▶ [About this exercise]:
Among the entries that follow, find every line with the word "National" and list it.

Top of Records provided

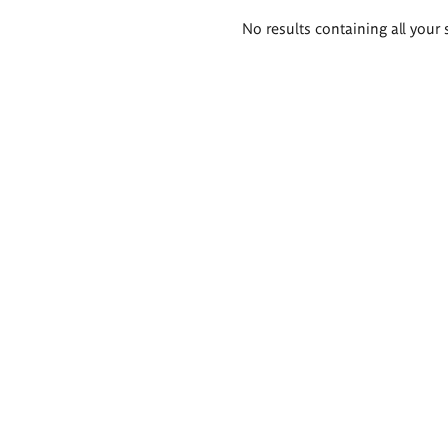
Search
No results containing all your 
results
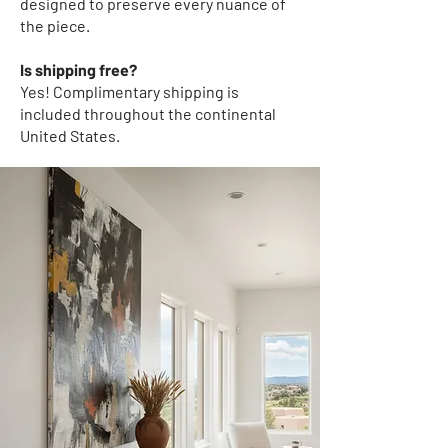
designed to preserve every nuance of
the piece.
Is shipping free?
Yes! Complimentary shipping
is
included throughout the continental
United States.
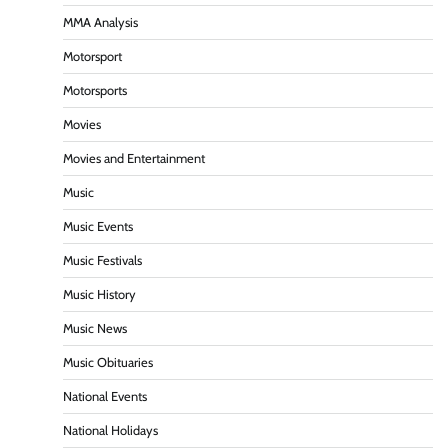
MMA Analysis
Motorsport
Motorsports
Movies
Movies and Entertainment
Music
Music Events
Music Festivals
Music History
Music News
Music Obituaries
National Events
National Holidays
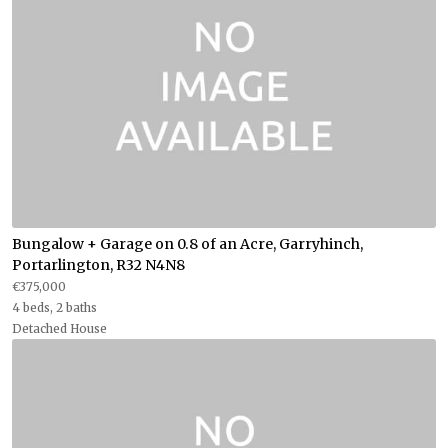
Bungalow + Garage on 0.8 of an Acre, Garryhinch,
Portarlington, R32 N4N8
€375,000
4 beds, 2 baths
Detached House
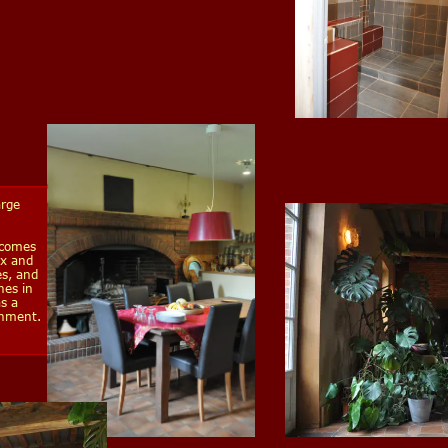
arge
lcomes
ax and
es, and
nes in
s a
inment.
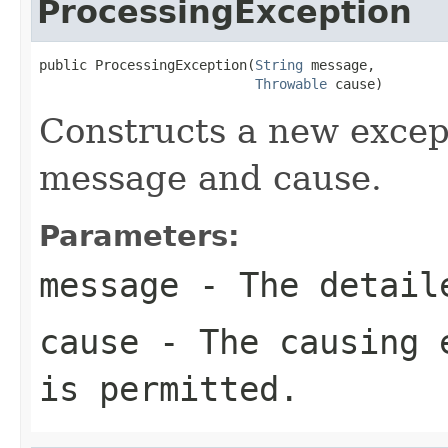
ProcessingException
public ProcessingException(
String
 message,

Throwable
 cause)
Constructs a new excep
message and cause.
Parameters:
message
- The detail
cause
- The causing 
is permitted.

Bottom of Records provided

▶ [Finished exercise]:
National Events
National Holidays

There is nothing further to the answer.